[Given entries — start]
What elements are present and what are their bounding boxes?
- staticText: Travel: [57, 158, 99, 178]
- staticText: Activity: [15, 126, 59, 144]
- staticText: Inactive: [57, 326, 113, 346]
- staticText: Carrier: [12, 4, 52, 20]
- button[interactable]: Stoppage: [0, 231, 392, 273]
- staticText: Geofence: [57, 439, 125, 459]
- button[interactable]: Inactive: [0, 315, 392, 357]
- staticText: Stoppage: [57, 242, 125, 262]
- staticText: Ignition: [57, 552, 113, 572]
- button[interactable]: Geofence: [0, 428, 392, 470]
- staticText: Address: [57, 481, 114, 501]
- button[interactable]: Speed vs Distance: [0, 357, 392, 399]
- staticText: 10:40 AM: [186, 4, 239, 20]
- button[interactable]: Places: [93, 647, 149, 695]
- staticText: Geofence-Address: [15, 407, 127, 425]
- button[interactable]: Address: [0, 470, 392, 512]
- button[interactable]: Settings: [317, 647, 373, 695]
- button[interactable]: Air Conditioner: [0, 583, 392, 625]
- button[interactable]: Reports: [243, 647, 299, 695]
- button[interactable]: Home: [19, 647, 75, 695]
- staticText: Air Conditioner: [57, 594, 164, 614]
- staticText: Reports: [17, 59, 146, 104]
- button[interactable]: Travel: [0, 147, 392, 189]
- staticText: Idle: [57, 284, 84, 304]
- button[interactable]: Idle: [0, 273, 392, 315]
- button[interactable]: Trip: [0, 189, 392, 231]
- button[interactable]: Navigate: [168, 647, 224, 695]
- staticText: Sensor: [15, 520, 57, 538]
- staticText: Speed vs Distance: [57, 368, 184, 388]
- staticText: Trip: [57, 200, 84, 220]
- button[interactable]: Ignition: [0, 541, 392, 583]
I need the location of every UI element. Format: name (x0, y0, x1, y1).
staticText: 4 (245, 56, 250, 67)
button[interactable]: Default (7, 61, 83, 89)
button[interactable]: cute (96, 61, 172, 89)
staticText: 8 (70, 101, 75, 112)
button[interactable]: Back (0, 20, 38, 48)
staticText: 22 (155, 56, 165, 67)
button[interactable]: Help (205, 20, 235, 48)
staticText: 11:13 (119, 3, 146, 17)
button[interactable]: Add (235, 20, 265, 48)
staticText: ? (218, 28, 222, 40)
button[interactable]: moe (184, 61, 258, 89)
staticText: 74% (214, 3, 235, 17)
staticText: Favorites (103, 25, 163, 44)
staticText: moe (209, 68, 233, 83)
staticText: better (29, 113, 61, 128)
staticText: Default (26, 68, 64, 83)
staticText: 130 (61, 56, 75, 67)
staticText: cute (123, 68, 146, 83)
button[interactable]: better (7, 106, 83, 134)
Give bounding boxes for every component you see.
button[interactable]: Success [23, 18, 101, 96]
[Given entries — finish]
Begin at the line containing "I need the location" and reproduce each line through the end of the records above.

I need the location of every UI element. Format: name (x0, y0, x1, y1).
staticText: 4 (245, 56, 250, 67)
button[interactable]: Default (7, 61, 83, 89)
button[interactable]: cute (96, 61, 172, 89)
staticText: 8 (70, 101, 75, 112)
button[interactable]: Back (0, 20, 38, 48)
staticText: 22 (155, 56, 165, 67)
button[interactable]: Help (205, 20, 235, 48)
staticText: 11:13 (119, 3, 146, 17)
button[interactable]: Add (235, 20, 265, 48)
staticText: ? (218, 28, 222, 40)
button[interactable]: moe (184, 61, 258, 89)
staticText: 74% (214, 3, 235, 17)
staticText: Favorites (103, 25, 163, 44)
staticText: moe (209, 68, 233, 83)
staticText: better (29, 113, 61, 128)
staticText: Default (26, 68, 64, 83)
staticText: 130 (61, 56, 75, 67)
staticText: cute (123, 68, 146, 83)
button[interactable]: better (7, 106, 83, 134)
Give bounding boxes for every component you see.
button[interactable]: Success [23, 18, 101, 96]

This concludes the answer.